Bu konuştuğumuz şartlar sanki İstanbul için geçerli. İstanbul’da ve birçok tatil beldesinde büyüyen bir motosiklet kültürü var. Hatta Anadolu’da mobilet kullanımı da çok fazla. Aslında yabancı da değiliz, böyle bir kültürümüz var.

Kesinlikle var. Kilis’in 5 sene önceki nüfusu 70 bindi. 36 bin motosiklet vardı Kilis’te. Gaziantep hakeza. Antalya, Mersin, bunları söylemeye hiç gerek yok. Bahsettiğiniz gibi Doğu ve İç Anadolu’da, Ege ve Akdeniz’de çok ciddi, büyük bir motosiklet kültürümüz var.

"YÜZDE YÜZ YERLİ ELEKTRİKLİ MOTOSİKLET YAPABİLİRİZ"

Çok ciddi elektrikli motosiklet kullanımı var, onları da sayıyor musunuz?

Tabii, onları en başta sayıyoruz çünkü önümüzdeki 2024 olimpiyatlarında elektrikli motosikletler büyük ihtimalle olimpik bir branş olarak müsabakalara dahil edilecekler. Dünya da o yöne gidiyor. Dolayısıyla biz de o yönde çalışmalar yapıyoruz. Şu anda en önemli çalışmalarımızdan bir tanesi de Konya’da bir motosiklet yarış pisti yapıp orada da elektrikli yüzde 100 Türk malı elektrikli motosikletlerle orada bir yarış organizasyonu ve geleneği başlatıp bu çizgiden de 2024 Olimpiyat Oyunları’na Türk elektrikli motosikletleriyle katılan sporcular yetiştirmeye çalışıyoruz. Bu çok büyük bir vizyon. Otomotiv sektöründe belki biz 100-120 sene kadar geriyiz. Şu an dünyada da ilerlemiş bir şey yok, yani sanayi noktasında geri olabiliriz ama bu mevzuda herkesle eşit durumdayız. Bugün bir yatırım yaptığımız zaman hem elektrikli motosikleti hem de üzerindeki sporcu ve biniciyi yetiştirebilir durumda olacağımıza inanıyoruz.

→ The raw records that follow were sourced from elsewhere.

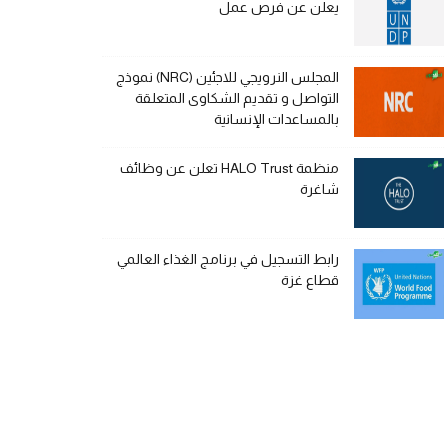
يعلن عن فرص عمل
المجلس النرويجي للاجئين (NRC) نموذج
التواصل و تقديم الشكاوى المتعلقة
بالمساعدات الإنسانية
منظمة HALO Trust تعلن عن وظائف
شاغرة
رابط التسجيل في برنامج الغذاء العالمي
قطاع غزة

"MOTOSİKLET TEHLİKELİ BİR SPOR DEĞİL"

Sizin eklemek istediğiniz, bizim atladığımız bir şey varsa, bizimle paylaşabilir misiniz?

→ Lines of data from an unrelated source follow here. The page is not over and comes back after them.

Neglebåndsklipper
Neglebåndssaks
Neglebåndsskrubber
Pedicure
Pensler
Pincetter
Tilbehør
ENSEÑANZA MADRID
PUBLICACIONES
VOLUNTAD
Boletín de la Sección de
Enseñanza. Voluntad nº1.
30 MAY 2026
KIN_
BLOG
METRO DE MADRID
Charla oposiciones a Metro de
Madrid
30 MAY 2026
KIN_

Sportif yönüyle şunu söyleyebilirim: Sporcu potansiyelini değerlendirmek ve sporcu sayısını arttırma noktasında en önemli engelimiz anneler. Eğer bir kişi evliyse eşi, yani hanım veya erkek tarafı demiyorum. Bir şekilde eşler buna karşı çıkıyor veya anne ve babalar karşı çıkıyor. Şunun istatistiğini vermek istiyorum. Geçen gün federasyonda bir toplantıda salon branşlarının yöneticisi olan federasyon başkanlarıyla da karşılaştırdım, bir tekvando, atletizm, güreş sporundan kaza ve yaralanma istatistiklerimiz fazla değil.

O kask ve donanımla yarış pistine çıktığı zaman, bir sporcu yarış parkuruna o şekilde geldiği zaman dünyada başka bir şeyin ona veremeyeceği heyecanı, keyfi, adrenalini yaşayacak. Kenan Sofuoğlu örneğinden de gördüğümüz gibi, birçok sporcu örneğinde gördüğümüz gibi artık trafikte gaza basmak ve o ihtiyaç ve tutkusunu trafikte yerine getirmeye çalışmayan bir kitleyi oluşturmamız lazım. Kaldı ki ben 16 senedir federasyon içerisinde görevliyim, sadece bir sporcunun kalp krizinden bir sporcunun da kendi hatasından vefat ettiğini gördüm. Yani hastane ve sakatlık boyutu itibariyle de kesinlikle salon sporlarından daha farklı değil. Bu imajı annelere, eşlere, babalara, çocuğu motor sporlarına katılmak isteyenlere duyurmak en önemli arzumuz. Şunu da ifade edelim: Ortaöğretim ve ilköğretim bazında yapılan bir araştırmada imkân verilse hangi sporu yaparsınız sorusuna cevaplarda motosiklet sporu 5. sırada geliyor. Elbette ki futbol ve basketbol daha popüler ama motor sporları 5. sırada, bu çok önemli bir değer. Biz bunu değerlendirmek istiyoruz. Sosyal olarak da motosiklete lütfen binin ama bu aracın gerektirdiği donanımla binin ve kurallara da yüzde 100 uyun diye duyurmak istiyoruz.